**Your task**: Go through the entries below and copy every line that holds the word "threshold".

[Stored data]
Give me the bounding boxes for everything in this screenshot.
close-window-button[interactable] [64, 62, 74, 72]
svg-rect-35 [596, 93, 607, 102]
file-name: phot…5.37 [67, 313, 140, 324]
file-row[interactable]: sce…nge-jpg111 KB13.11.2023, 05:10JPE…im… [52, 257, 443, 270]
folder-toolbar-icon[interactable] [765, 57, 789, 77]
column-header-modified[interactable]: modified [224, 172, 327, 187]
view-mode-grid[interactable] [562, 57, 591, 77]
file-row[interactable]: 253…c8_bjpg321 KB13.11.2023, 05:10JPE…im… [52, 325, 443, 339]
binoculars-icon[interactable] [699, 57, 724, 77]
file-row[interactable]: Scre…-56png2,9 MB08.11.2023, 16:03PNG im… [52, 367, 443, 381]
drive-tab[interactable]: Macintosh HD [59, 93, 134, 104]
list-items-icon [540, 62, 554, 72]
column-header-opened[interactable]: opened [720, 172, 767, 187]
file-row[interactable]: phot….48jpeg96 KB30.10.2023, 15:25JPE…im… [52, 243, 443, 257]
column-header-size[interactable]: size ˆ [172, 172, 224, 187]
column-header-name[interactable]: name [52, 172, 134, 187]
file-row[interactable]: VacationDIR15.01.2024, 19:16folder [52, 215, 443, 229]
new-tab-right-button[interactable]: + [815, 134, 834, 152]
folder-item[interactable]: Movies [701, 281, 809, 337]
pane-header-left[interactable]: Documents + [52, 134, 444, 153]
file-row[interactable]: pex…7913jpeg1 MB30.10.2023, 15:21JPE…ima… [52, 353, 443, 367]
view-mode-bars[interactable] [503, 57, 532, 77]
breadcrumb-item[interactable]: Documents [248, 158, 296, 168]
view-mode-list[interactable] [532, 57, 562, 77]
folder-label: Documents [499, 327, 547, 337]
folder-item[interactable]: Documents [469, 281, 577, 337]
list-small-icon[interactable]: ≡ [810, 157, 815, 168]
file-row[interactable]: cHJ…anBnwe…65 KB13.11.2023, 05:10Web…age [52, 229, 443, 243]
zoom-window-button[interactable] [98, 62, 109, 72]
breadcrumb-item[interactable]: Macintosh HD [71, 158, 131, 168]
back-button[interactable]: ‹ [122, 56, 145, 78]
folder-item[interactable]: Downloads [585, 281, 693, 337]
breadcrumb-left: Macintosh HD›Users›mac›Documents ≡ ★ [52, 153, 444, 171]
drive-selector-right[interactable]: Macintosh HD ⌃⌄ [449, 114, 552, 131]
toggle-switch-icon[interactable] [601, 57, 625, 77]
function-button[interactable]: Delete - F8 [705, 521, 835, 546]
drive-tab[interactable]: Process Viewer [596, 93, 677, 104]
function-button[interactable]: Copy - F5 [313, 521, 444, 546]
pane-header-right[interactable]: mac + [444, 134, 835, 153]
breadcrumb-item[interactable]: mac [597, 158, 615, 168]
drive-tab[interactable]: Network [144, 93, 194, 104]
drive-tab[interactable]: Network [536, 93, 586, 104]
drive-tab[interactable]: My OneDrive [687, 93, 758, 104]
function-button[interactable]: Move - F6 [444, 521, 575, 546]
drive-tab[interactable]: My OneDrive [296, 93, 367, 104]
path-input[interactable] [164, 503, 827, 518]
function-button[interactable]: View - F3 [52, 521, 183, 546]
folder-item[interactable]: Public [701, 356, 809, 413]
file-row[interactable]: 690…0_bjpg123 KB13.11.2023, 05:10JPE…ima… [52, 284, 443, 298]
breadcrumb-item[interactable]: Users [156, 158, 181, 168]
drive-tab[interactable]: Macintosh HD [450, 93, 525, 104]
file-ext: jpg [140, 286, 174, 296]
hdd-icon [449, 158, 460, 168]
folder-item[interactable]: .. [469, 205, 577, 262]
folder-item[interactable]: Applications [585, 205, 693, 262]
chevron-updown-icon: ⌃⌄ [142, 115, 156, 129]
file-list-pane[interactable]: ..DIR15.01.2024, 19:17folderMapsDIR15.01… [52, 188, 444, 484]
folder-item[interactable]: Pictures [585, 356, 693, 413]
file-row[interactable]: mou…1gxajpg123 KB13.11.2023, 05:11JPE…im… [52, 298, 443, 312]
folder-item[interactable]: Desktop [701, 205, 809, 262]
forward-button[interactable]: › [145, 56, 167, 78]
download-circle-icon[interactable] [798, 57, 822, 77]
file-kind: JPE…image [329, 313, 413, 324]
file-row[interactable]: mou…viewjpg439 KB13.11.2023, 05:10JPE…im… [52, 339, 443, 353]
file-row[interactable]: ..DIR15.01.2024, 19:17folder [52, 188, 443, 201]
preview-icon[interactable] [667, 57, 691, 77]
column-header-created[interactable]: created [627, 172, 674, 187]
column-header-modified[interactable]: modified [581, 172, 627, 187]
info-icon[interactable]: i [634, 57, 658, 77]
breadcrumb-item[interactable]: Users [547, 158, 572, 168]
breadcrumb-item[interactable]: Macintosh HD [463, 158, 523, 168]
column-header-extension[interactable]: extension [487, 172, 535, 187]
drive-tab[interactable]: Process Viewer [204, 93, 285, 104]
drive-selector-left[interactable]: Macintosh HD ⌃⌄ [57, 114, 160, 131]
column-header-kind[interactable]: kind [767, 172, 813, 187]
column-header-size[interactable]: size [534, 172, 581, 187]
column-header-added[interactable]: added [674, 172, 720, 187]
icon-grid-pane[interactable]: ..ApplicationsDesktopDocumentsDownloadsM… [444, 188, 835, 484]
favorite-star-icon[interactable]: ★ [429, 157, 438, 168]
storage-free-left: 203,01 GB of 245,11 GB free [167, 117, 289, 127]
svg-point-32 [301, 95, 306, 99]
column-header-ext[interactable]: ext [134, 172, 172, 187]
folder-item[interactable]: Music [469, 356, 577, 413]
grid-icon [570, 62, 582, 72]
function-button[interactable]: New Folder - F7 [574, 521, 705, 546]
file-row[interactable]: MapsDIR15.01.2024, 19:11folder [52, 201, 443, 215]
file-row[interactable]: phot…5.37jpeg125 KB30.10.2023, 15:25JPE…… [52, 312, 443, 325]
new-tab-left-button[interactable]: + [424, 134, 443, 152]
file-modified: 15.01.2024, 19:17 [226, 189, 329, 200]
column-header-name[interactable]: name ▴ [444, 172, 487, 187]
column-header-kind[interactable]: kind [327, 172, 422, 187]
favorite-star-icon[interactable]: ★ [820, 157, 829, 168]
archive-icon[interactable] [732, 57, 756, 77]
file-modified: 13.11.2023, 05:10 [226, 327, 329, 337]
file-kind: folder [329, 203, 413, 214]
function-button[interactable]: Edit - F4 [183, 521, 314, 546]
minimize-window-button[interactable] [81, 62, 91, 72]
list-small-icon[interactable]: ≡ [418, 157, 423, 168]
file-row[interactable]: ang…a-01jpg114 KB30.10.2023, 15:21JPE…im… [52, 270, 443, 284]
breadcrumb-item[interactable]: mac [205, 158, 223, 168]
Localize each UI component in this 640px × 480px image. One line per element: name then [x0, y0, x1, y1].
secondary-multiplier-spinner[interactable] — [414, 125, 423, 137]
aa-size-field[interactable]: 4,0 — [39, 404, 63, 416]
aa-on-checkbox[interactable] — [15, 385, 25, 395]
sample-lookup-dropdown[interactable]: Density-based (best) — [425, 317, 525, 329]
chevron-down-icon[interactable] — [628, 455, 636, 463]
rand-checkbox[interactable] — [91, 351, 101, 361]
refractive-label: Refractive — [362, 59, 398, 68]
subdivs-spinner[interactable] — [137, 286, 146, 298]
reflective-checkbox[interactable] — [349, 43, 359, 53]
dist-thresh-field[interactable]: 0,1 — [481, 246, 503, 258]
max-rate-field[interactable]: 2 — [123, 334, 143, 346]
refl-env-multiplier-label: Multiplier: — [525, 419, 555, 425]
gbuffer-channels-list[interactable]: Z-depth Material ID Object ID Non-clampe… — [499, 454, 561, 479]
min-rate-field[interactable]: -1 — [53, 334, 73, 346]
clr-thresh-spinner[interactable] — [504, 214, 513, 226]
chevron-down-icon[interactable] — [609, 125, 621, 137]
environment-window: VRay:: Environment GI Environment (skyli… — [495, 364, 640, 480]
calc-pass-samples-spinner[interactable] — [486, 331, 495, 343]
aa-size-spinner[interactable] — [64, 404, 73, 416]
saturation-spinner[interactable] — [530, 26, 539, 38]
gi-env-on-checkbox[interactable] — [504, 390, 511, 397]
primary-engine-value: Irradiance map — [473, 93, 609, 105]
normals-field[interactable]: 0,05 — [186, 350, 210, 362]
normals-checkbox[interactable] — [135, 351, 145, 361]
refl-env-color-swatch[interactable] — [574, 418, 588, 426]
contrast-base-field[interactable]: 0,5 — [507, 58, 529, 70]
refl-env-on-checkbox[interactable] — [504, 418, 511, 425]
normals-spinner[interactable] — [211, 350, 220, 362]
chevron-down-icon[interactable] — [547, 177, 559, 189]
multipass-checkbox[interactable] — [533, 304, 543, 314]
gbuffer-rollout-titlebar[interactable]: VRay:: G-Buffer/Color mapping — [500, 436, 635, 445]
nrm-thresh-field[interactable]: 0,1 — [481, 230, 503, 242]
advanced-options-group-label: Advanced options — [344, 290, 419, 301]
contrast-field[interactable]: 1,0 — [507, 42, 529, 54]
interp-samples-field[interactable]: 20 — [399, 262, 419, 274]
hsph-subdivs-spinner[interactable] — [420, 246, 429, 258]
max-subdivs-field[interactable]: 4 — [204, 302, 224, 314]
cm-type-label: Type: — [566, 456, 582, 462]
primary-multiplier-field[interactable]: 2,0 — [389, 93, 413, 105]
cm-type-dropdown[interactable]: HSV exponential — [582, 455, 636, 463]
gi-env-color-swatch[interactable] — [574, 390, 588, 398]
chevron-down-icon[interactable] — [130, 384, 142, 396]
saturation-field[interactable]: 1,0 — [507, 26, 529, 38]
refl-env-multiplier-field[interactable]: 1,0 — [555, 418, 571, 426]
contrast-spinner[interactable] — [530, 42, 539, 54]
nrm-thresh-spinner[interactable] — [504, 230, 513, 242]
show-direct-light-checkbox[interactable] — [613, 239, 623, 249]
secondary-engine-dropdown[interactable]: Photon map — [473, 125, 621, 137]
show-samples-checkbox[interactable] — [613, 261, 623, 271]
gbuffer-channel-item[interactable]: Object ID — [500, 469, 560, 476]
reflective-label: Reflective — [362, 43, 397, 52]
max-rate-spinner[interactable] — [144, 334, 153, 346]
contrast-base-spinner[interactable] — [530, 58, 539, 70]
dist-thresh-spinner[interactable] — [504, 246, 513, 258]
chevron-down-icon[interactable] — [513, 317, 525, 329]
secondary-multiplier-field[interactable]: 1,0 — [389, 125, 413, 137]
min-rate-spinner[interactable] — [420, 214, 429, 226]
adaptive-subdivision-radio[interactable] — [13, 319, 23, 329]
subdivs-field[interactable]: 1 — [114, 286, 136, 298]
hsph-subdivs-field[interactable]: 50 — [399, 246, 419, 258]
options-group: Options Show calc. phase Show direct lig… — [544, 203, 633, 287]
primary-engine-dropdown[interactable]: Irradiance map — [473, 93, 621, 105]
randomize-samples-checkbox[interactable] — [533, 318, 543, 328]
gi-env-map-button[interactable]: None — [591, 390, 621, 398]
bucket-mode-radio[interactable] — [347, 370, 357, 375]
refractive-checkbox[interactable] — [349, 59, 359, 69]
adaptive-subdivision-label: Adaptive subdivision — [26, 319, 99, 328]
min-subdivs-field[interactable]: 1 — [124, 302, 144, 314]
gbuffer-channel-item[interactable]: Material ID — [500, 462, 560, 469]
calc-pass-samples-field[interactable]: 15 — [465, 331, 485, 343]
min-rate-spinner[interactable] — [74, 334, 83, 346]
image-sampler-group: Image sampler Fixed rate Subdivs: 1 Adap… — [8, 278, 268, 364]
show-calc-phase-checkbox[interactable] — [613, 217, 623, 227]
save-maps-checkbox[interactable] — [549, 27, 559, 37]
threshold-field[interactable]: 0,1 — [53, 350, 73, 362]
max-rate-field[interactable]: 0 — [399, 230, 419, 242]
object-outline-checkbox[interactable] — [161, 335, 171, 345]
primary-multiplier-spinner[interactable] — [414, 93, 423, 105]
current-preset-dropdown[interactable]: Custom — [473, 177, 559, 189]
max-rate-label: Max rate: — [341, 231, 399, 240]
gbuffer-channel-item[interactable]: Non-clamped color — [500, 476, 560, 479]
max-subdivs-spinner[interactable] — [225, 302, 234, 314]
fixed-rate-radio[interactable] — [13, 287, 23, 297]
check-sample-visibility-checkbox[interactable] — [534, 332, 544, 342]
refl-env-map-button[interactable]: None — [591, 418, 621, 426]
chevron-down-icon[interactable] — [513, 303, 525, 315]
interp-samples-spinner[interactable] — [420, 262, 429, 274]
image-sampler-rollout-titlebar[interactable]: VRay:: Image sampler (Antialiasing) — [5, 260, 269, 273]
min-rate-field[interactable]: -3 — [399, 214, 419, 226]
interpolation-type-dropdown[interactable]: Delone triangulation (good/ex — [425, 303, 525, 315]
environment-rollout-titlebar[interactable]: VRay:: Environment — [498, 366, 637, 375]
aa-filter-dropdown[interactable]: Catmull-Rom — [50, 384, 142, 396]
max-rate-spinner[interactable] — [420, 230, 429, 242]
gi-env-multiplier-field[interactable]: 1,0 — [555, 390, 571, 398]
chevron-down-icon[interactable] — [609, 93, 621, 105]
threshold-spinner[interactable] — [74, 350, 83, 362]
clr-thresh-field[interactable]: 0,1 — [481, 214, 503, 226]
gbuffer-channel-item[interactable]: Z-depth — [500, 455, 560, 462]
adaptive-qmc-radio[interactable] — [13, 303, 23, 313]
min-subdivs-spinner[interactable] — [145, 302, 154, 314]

**Exercise solution**:
threshold-field[interactable]: 0,1 — [53, 350, 73, 362]
threshold-spinner[interactable] — [74, 350, 83, 362]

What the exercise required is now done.